E is the group limit,

F is the cost of specified assets owned by the company at the end of the accounting period, and

G is the cost of specified assets owned by all companies who are members of the group, at the end of the accounting period,

(d) where the amount of wear and tear allowance, computed in accordance with generally accepted accounting practice, charged to the profit and loss account of the company for the period of account which is the same as the specified period in respect of the amortisation or impairment of the cost of specified assets, exceeds the amount of wear and tear to be made in accordance with paragraph (c), the amount of the excess shall be added to the amount of wear and tear due, in accordance with paragraph (a), for the following specified period, and deemed to be part of the amount so computed,

(e) the amount of the wear and tear allowance to be made to the company in accordance with paragraph (a), attributable to each specified asset for any accounting period shall be such portion of the amount of the allowance to be made in accordance with paragraph (a) as bears to that amount the same proportion as the cost of the asset bears to the cost of all specified assets which belong to the company and are in use for the purposes of the trade at the end of that accounting period,

(f) where in respect of a company, which is a member of a group of companies no accounting period coincides with the threshold period, there shall be made in relation to allowances granted to that company, in the calculation of the threshold amount, such apportionment as is just and reasonable, and

(g) where, in respect of a group of companies, no specified period commences before 1 January 2011, the threshold amount shall be nil.

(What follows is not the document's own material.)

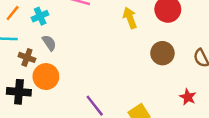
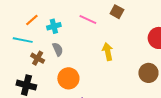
yellow arrow: (130, 18) -> (108, 52), moved
orange circle: (46, 77) -> (68, 78), moved

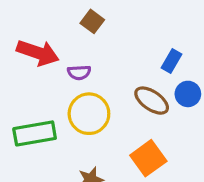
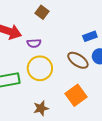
blue rectangle: (171, 61) -> (90, 36), turned 40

(2B) For the purposes of a claim under subsection (2A)—

(a) 2 companies shall be deemed to be members of a group if one company is a 51 per cent subsidiary of the other company or both companies are 51 per cent subsidiaries of a third company: but in determining whether one company is a 51 per cent subsidiary of another company, the other company shall be treated as not being the owner of—

(i) any share capital which it owns directly in a company if a profit on a sale of the shares would be treated as a trading receipt of its trade, or

(ii) any share capital which it owns indirectly and which is owned directly by a company for which a profit on a sale of the shares would be a trading receipt;

(b) sections 412 to 418 shall apply for the purposes of this subsection as they would apply for the purposes of Chapter 5 of Part 12 if—

(i) ‘51 per cent subsidiary’ were substituted for ‘75 per cent subsidiary’ in each place where it occurs in that Chapter, and

(ii) paragraph (c) of section 411(1) were deleted;

(c) a company and all its 51 per cent subsidiaries shall form a group and, where that company is a member of a group as being itself a 51 per cent subsidiary, that group shall comprise all its 51 per cent subsidiaries and the first-mentioned group shall be deemed not to be a group: but a company which is not a member of a group shall be treated as if it were a member of a group which consists of that company;

(d) in determining whether a company is a member of a group of companies (in this paragraph referred to as the ‘threshold group’) for the purposes of determining the threshold amount in relation to a specified period of a group of companies (in this paragraph referred to as the ‘relevant group’), the threshold group shall be treated as the same group as the relevant group notwithstanding that one or more of the companies in the threshold group is not in the relevant group, or vice versa, where any person or group of persons which controlled the threshold group is the same as, or has a reasonable commonality of identity with, the person or group of persons which controls the relevant group.”.

(2) This section applies as respects accounting periods commencing on or after 1 January 2010.